A 2022 study examined the protein sequences of these unidentified eggshells and, through phylogenetic analysis, concluded that the lineage that produced these eggs diverged prior to the emergence of megapodes, supporting the previous implication that the eggs in question were produced by Genyornis. The authors noted that the exploitation of Genyornis eggs appears to mirror that of earlier human usage of ostrich eggs throughout the Pleistocene in Northern Africa, the Arabian Peninsula, Southwestern and Northern Asia, and present-day India and China, though they were unable to determine to what extent humans interacted with Genyornis.

A 2021 study found that, if Genyornis eggs were being consumed at similar rates to the eggs of the emu and the Australian brushturkey, then Genyornis would have become extinct at far lower rates of total consumption than these still-extant birds.

In May 2010, archaeologists announced the rediscovery of an Aboriginal rock art painting, possibly 40,000 years old, at the Nawarla Gabarnmung rock art site in the Northern Territory, that they suggested depicts two Genyornis individuals.

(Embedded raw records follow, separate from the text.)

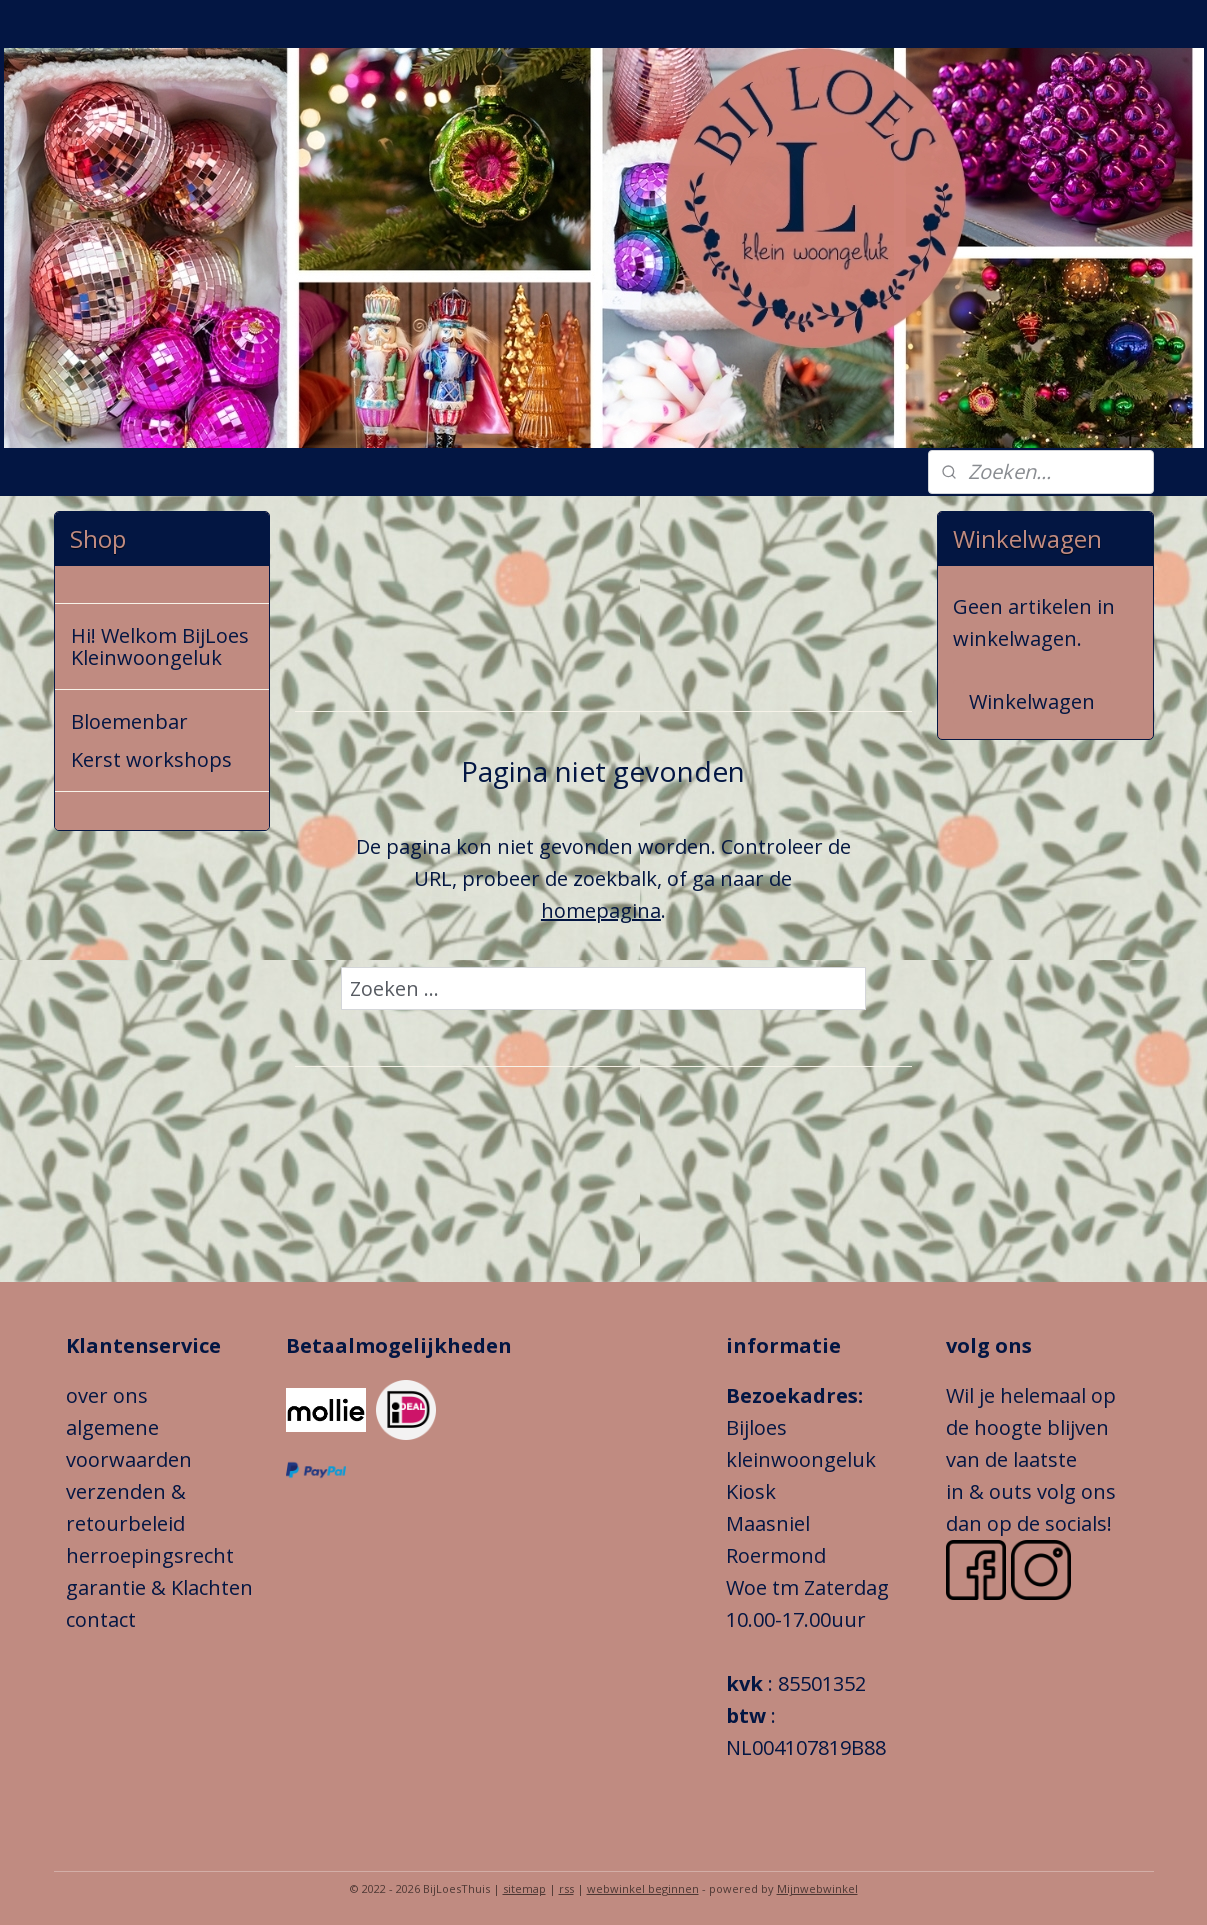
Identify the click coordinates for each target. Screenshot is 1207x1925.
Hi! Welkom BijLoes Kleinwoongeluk (160, 646)
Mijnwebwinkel (817, 1888)
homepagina (601, 910)
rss (566, 1888)
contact (101, 1619)
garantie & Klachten (159, 1587)
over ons (107, 1395)
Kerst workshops (151, 759)
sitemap (524, 1888)
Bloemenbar (129, 721)
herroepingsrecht (152, 1555)
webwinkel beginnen (643, 1888)
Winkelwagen (1032, 701)
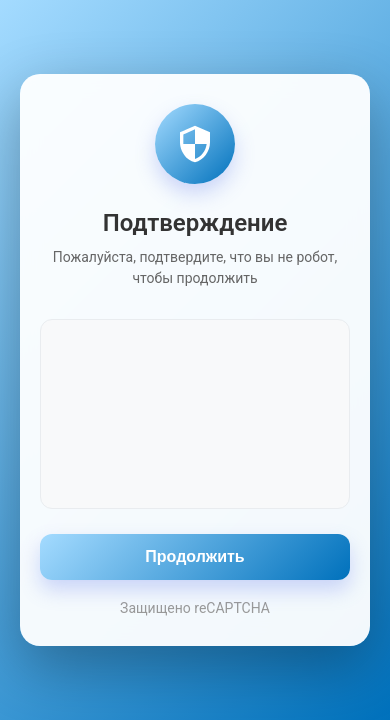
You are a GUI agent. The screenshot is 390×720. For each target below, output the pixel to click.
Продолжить (194, 556)
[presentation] (195, 412)
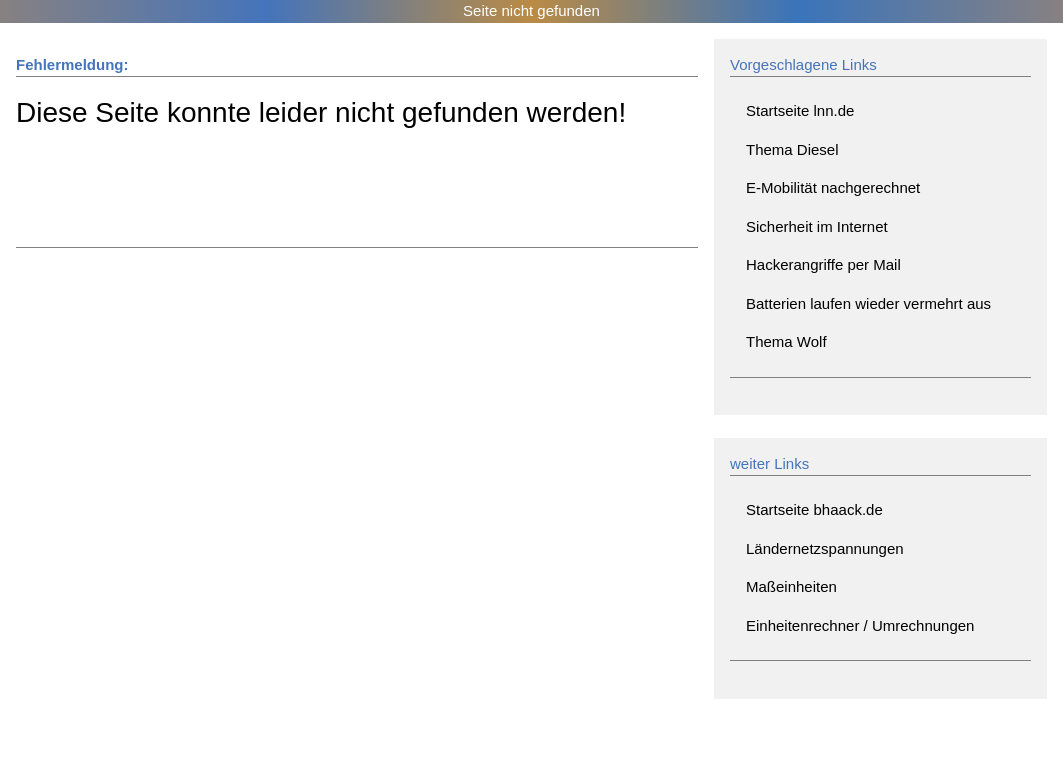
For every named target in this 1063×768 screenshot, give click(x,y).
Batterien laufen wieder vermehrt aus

In 2011, late survival of Genyornis in temperate southwest Victoria was suggested, based on Aboriginal traditions. A later study suggested that the painting could not be more than 14,000 years old, long after the bird is thought to have gone extinct, and it could not be morphologically distinguished from depictions of other birds.

In a 2022 study, fossil evidence suggests that the population of Genyornis at Lake Callabonna died around 50,000 years ago, as the lake dried up as the climate changed and became drier. The birds recovered from the site seemed to have been particularly prone to osteomyelitis, as a result of getting stuck in the mud of the drying lake bed as the water receded. Eventually, when the lake dried, the population was left without their main source of water and subsequently died out.

A 2024 study of the skull morphology of Genyornis found apparent adaptations to feeding on aquatic plants, making them closely tied to freshwater habitats. A reliance on these habitats may have made the species uniquely vulnerable to the loss of freshwater lakes during the aridification of Australia during the late Pleistocene, potentially leading to its extinction.